Voices in the Desert I


General Sir Richard O’Connor.


Commander Western Desert Force

We started out to do a five-day raid. My resources were only two divisions, the 4th Indian and the 7th Armoured divisions, whose morale was extremely high and they were very well trained. The enemy, on the other hand, had a vast numerical superiority, something in the nature of eight to one, but their morale was low and they had no interest or enthusiasm for the war at all. We therefore felt that we had to do something to knock him off balance and prevent him using that vast superiority against our small numbers. In this we were helped because his method of defence was this: he had a series of these fortified perimeter camps and we decided that we would attack one and one only. As they were so far apart we felt sure they would be unable to support each other and we would be able to deal with this one by itself. Therefore, in order to get a better result, we decided that by night we would move our main forces round between two of these camps until we came right to the rear and then to attack from the rear, which would be the last place he would expect to be attacked, and then the surprise would be complete.


General O’Connor’s instructions were to inflict such heavy losses on the Italians to destroy their potential for the invasion of the Delta, and his tactics were to get in behind the camps in which the Italian forces had entrenched themselves and to take full advantage of their fortress-minded deployment and to knock off the camps one by one, at the same time inflicting very heavy losses on them. Eventually this opened the way to an advance which again he exploited to the full. He was a commander who was always looking for an opportunity for bigger and better things and he certainly saw this, appreciated it immediately and took advantage of it.


Although they greatly outnumbered us numerically and in other respects, our equipment was probably superior. Secondly their, training was very elementary: they were not trained for desert operations, the Italians, neither were they clever at night. Most importantly their morale, although apparently high, was a synthetic morale inspired by repetitive propaganda and one was very conscious that if they suffered a defeat this would probably peel off like a plastic wrapper, which in fact was the case. But they had, for example, no tanks worth paying much attention to and I speak with feeling for the Italian crews because I was myself with an Italian tank regiment in Italy for a period before the war. O’Connor undertook an operation that was due to last about four days, which was the limit for the available tanks, which were nearly worn out, and for our administration in terms of supplying water and fuel and ammunition. He achieved complete surprise, got behind the Italian positions at Sidi Barrani by a night march and in the morning Italian resistance collapsed. O’Connor’s great achievement was that by using captured vehicles and captured dumps of water and supplies he was able to maintain this four-day battle into an offensive lasting over a period of weeks and resulted in taking him as far as Benghazi and indeed beyond to El Agheila.


Italian Tenth Army

Your army in Egypt, although considerably smaller than ours in number, was certainly better trained, better equipped especially in transport and tanks and armoured cars, and also had at the top generals who were certainly more aggressively minded than ours, so of course morale sagged even more.

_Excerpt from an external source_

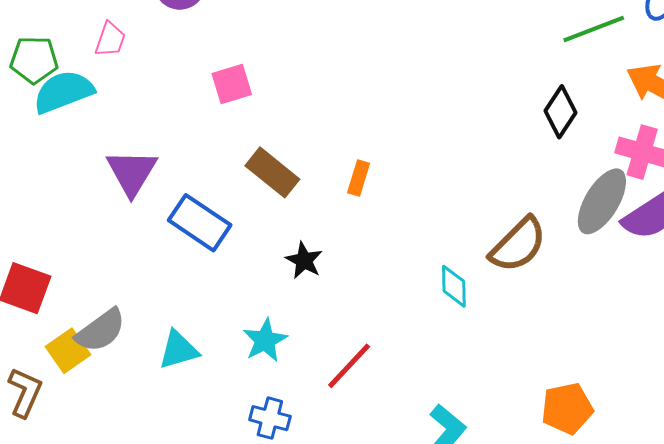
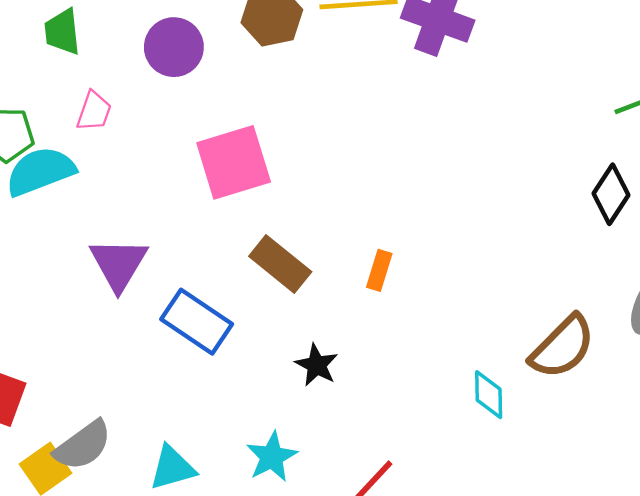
pink square: (232, 84) -> (234, 162), size x1.6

The armoured car acting as an OP [Observation Post] for the artillery had a tremendous effect on our men because they couldn’t see the enemy. We could just see something glistening on the horizon, which was the armoured car, and then you’d fire a few shots and it would move a couple of hundred yards and readjust the fire of your batteries and this shook very much our Libyan troops. We had two divisions of Libyan troops who had, some of them, fought very well in Ethiopia, but these men must see the enemy to fight well. You can’t put them in a fort and say hold it, and all day keep them subject to artillery fire, which they can’t see where it comes from. They turn to their white officer and say, ‘What about it, why can’t we fire back?’ And you say, ‘Well, we haven’t got the guns,’ and they say, ‘Well, then, they’re stronger and this is very bad.’

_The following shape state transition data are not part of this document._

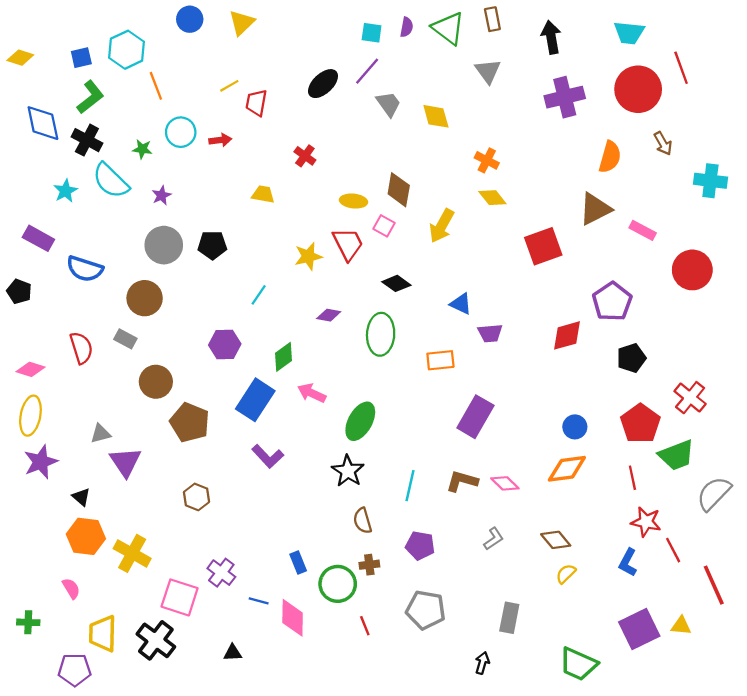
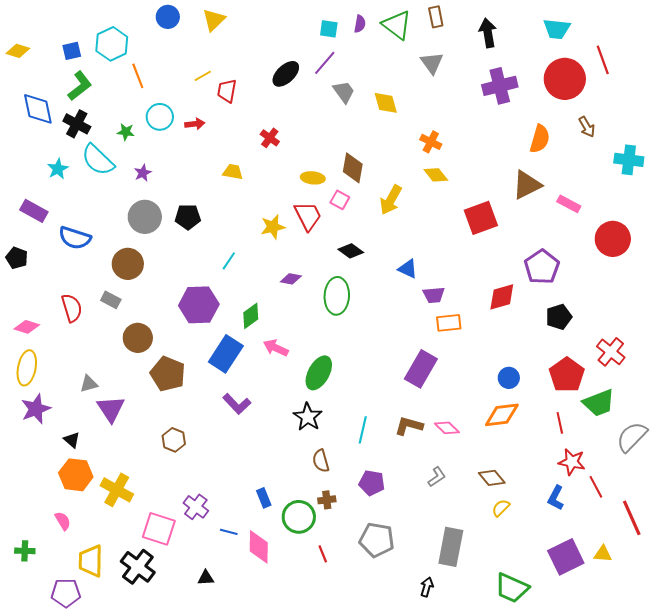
purple hexagon: (225, 344) -> (199, 305), size x1.4
orange rectangle: (440, 360) -> (449, 323), moved
gray rectangle: (509, 618) -> (451, 547), size x1.4

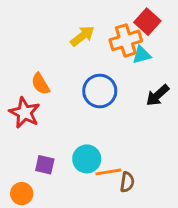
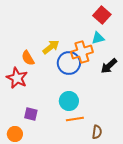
yellow arrow: (82, 36) -> (51, 47), moved
orange cross: (126, 40) -> (82, 52), moved
cyan circle: (87, 159) -> (69, 101), moved
brown semicircle: (127, 182) -> (97, 132), moved

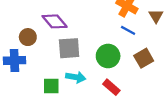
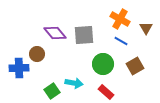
brown circle: (28, 37) -> (37, 54), moved
gray square: (69, 48) -> (84, 35), moved
green square: (51, 86) -> (52, 91), turned -35

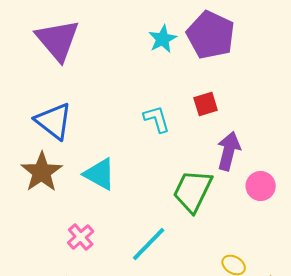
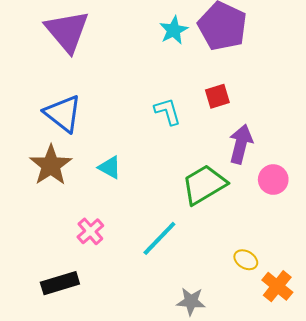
cyan triangle: (100, 174) -> (110, 167), size x0.7
green trapezoid: (193, 191) -> (204, 185), turned 33

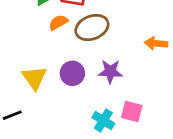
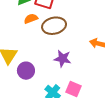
purple circle: (72, 73) -> (26, 71), moved

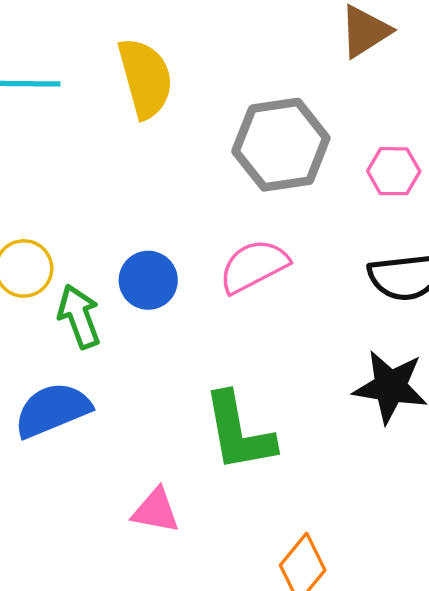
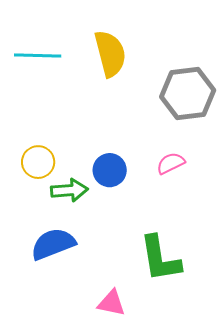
pink semicircle: (254, 266) -> (171, 163), size x0.7
green arrow: (79, 316) -> (69, 190), turned 105

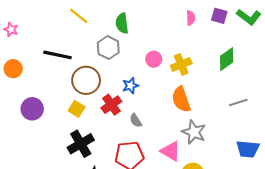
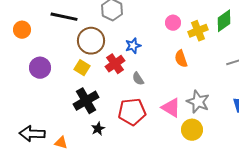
pink circle: (154, 59) -> (173, 23), moved
yellow cross: (181, 64) -> (198, 31), moved
orange semicircle: (181, 99) -> (181, 59), size x0.7
gray star: (194, 132) -> (198, 102), moved

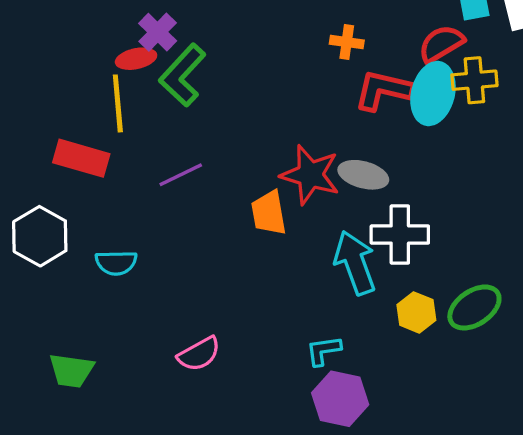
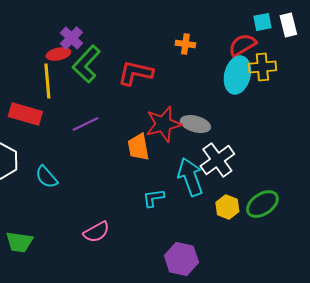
red L-shape: (383, 90) -> (135, 73), moved
red star: (310, 175) -> (163, 124), turned -30
white cross: (400, 235) -> (217, 160), turned -36
cyan semicircle: (116, 263) -> (46, 177), turned 50
cyan L-shape: (323, 351) -> (153, 198), moved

I wasn’t really surprised. I thought we’d do it, I thought we’d surprise them. We dominated no man’s land and so they really didn’t get their patrols out in the way they ought to have. The relative difficulty was getting right this night march between the two camps, which were only twenty to twenty-five miles apart. But they didn’t hear us: we had aeroplanes in the air to make a noise all the time so they never heard our movement and it came as a complete and absolute surprise to them.